Что же касается Столыпина, то критерий проверки для его реформ — это то, что последовало затем, насколько жизнеспособными для страны они оказались. А ведь затем произошло самое страшное, что  может произойти с государством: поражение в войне и революция. Получается, что та модель, которая начала им реализовывалась и привела к тому и другому.

— Это имеет какое-то цифровое выражение?

— Конечно! Начну даже не с аграрных реформ. Доля России в мировом промышленном производстве действительно несколько возросла, но возросла за весь этот период столыпинских реформ к тринадцатому году всего на 0,3%. В мировом объеме это было 5,3%, что соответствовало пятому месту. При Александре III Россия выходила на четвертое место. При Николае II она законсервировалась на пятом месте после США, Великобритании, Германии, Франции. Причем Россия в этом промышленном соревновании стартовала позже остальных крупных держав, а те, кто стартует с нуля, теоретически должен иметь более высокие показатели. Но нет, за тот же период доля Соединенных Штатов Америки увеличилась на 5,7%.

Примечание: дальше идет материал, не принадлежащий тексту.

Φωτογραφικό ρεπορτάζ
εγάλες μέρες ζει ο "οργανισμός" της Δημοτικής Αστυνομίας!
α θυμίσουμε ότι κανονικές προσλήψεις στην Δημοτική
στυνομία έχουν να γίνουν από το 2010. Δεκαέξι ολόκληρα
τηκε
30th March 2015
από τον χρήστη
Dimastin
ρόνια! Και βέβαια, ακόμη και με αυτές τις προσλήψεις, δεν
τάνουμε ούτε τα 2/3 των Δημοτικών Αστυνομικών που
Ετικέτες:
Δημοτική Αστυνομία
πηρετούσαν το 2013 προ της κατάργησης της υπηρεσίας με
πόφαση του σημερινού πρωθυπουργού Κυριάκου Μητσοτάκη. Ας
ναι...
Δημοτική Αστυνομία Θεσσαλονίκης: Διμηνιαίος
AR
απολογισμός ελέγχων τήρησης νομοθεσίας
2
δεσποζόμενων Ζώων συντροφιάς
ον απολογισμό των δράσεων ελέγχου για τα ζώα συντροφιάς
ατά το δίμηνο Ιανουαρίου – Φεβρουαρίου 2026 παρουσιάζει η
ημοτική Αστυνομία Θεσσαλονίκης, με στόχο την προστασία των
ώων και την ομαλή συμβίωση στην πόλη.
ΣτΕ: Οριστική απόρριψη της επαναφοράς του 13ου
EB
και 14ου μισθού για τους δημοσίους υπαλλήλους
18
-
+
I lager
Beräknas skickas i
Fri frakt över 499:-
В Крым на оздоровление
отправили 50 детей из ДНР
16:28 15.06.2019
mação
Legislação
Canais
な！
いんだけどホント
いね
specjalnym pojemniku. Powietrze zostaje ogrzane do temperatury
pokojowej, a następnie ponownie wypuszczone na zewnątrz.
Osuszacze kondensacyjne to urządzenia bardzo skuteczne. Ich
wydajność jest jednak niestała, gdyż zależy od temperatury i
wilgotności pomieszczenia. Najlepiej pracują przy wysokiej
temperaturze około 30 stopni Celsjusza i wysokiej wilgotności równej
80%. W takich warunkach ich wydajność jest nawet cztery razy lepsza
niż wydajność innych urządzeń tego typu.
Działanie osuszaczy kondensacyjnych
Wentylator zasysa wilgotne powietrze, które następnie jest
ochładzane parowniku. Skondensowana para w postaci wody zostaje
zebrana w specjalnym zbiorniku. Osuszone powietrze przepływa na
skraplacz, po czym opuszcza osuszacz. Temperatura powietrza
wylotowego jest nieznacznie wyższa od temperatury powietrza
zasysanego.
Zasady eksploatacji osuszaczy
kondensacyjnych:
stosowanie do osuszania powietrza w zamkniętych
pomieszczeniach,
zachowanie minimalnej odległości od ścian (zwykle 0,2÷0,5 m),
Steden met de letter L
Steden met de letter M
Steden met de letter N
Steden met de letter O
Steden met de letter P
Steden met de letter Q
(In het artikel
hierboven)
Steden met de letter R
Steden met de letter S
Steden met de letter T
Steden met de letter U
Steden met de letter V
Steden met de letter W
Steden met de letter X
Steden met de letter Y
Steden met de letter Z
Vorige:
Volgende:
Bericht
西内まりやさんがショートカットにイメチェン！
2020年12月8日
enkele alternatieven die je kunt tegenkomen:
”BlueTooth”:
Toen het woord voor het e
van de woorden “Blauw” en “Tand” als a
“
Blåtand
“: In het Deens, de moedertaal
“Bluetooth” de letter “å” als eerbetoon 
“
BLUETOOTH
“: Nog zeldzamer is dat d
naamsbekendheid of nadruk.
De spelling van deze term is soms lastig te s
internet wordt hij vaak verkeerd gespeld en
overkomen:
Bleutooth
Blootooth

Возьмем передовые технологические отрасли. Вот, скажем, химическая промышленность. Отставание от Соединенных Штатов Америки в двенадцать раз. От Великобритании и Германии в шесть раз. Первая Мировая война показала, что в оборонной промышленности, в частности, в производстве самолетов и другой техники, существенно отстали.

В общем, необходимой промышленной базы создано не было, и не было предпосылок, что это будет сделано в дальнейшем.

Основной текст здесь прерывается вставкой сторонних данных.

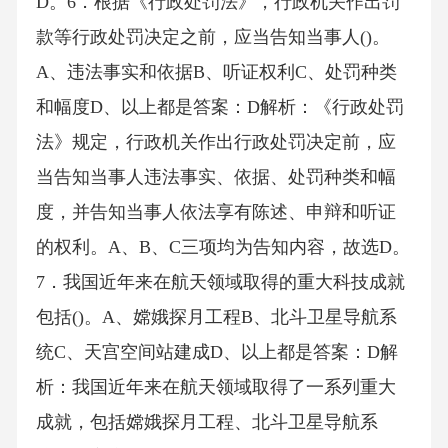
D。6．根据《行政处罚法》，行政机关作出罚
款等行政处罚决定之前，应当告知当事人()。
A、违法事实和依据B、听证权利C、处罚种类
和幅度D、以上都是答案：D解析：《行政处罚
法》规定，行政机关作出行政处罚决定前，应
当告知当事人违法事实、依据、处罚种类和幅
度，并告知当事人依法享有陈述、申辩和听证
的权利。A、B、C三项均为告知内容，故选D。
7．我国近年来在航天领域取得的重大科技成就
包括()。A、嫦娥探月工程B、北斗卫星导航系
统C、天宫空间站建成D、以上都是答案：D解
析：我国近年来在航天领域取得了一系列重大
成就，包括嫦娥探月工程、北斗卫星导航系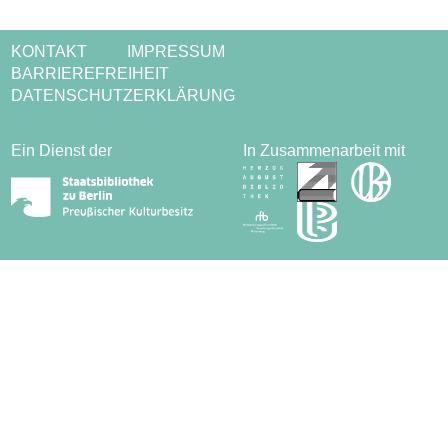
KONTAKT
IMPRESSUM
BARRIEREFREIHEIT
DATENSCHUTZERKLÄRUNG
Ein Dienst der
In Zusammenarbeit mit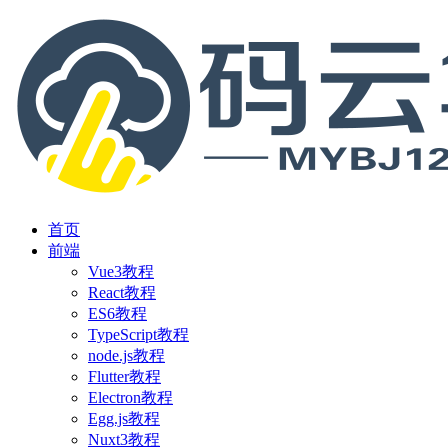
首页
前端
Vue3教程
React教程
ES6教程
TypeScript教程
node.js教程
Flutter教程
Electron教程
Egg.js教程
Nuxt3教程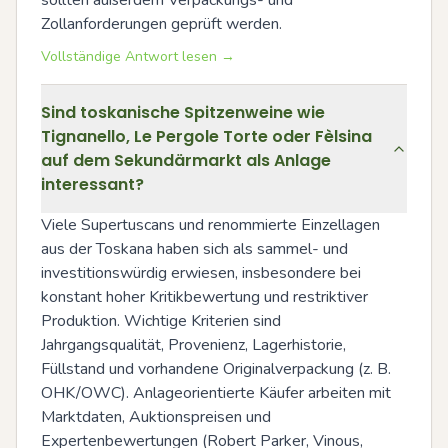
sollten außerdem Verpackungs- und 
Zollanforderungen geprüft werden.
Vollständige Antwort lesen →
Sind toskanische Spitzenweine wie
Tignanello, Le Pergole Torte oder Fèlsina
auf dem Sekundärmarkt als Anlage
interessant?
Viele Supertuscans und renommierte Einzellagen 
aus der Toskana haben sich als sammel- und 
investitionswürdig erwiesen, insbesondere bei 
konstant hoher Kritikbewertung und restriktiver 
Produktion. Wichtige Kriterien sind 
Jahrgangsqualität, Provenienz, Lagerhistorie, 
Füllstand und vorhandene Originalverpackung (z. B. 
OHK/OWC). Anlageorientierte Käufer arbeiten mit 
Marktdaten, Auktionspreisen und 
Expertenbewertungen (Robert Parker, Vinous, 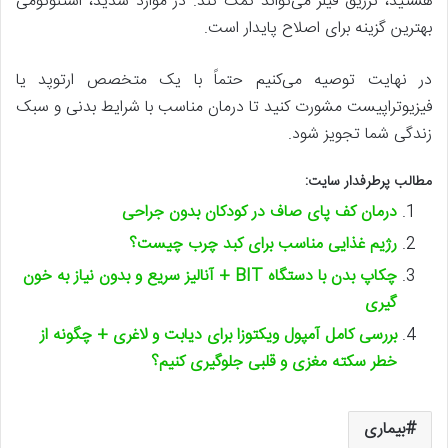
هستید، تزریق فیلر می‌تواند کمک کند. در موارد شدید، استئوتومی
بهترین گزینه برای اصلاح پایدار است.
در نهایت توصیه می‌کنیم حتماً با یک متخصص ارتوپد یا
فیزیوتراپیست مشورت کنید تا درمان مناسب با شرایط بدنی و سبک
زندگی شما تجویز شود.
مطالب پرطرفدار سایت:
درمان کف پای صاف در کودکان بدون جراحی
رژیم غذایی مناسب برای کبد چرب چیست؟
چکاپ بدن با دستگاه BIT + آنالیز سریع و بدون نیاز به خون
گیری
بررسی کامل آمپول ویکتوزا برای دیابت و لاغری + چگونه از
خطر سکته مغزی و قلبی جلوگیری کنیم؟
بیماری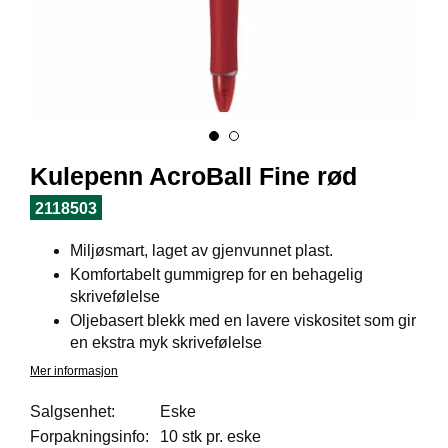
I
L
J
Ø
S
O
R
T
I
Kulepenn AcroBall Fine rød
M
E
2118503
N
T
Miljøsmart, laget av gjenvunnet plast.
Komfortabelt gummigrep for en behagelig
skrivefølelse
H
Oljebasert blekk med en lavere viskositet som gir
E
L
en ekstra myk skrivefølelse
S
Mer informasjon
E
Salgsenhet:
Eske
Forpakningsinfo:
10 stk pr. eske
R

Научную сферу оседлать под задачи развития тоже не смогли. По количеству научных работников — троекратное отставание от Соединенных Штатов Америки.

Большие вопросы и к тому, как осуществлялась макроэкономическая политика. По степени монетизации Россия была наименее монетизированной из всех европейских стран. Российская империя отставала по количеству денежных знаков на одного жителя от Австрии в два раза, от Германии и США в 4,5 раза, от Англии в 5,5 раз, от Франции — в 8,7 раз. Сегодня та же самая болезнь — недостаток денег!

Ставки кредитования в банках. И снова та же самая болезнь, что и сегодня. Они были самые высокие в Европе. Понятно, что крупные промышленники с неохотой при таких ставок брали кредиты у российских банков, зачастую предпочитая кредитоваться за рубежом. В общем, до боли знакомые нам, сегодняшним, проблемы.

А аграрные реформы?

— Хочу напомнить только одно обстоятельство — голод. В России, как известно, периодически были пандемии голода. Когда? 1891-92, 1897-98, дальше — 1906-1907 и 1911 год — последний. Начинал Столыпин свое премьерство — голод, заканчивал Столыпин — голод. Это, так сказать, чисто хронологический итог. Потом, правда, будет подъем тринадцатого года, но очевидно, что «экономического чуда» явно не произошло.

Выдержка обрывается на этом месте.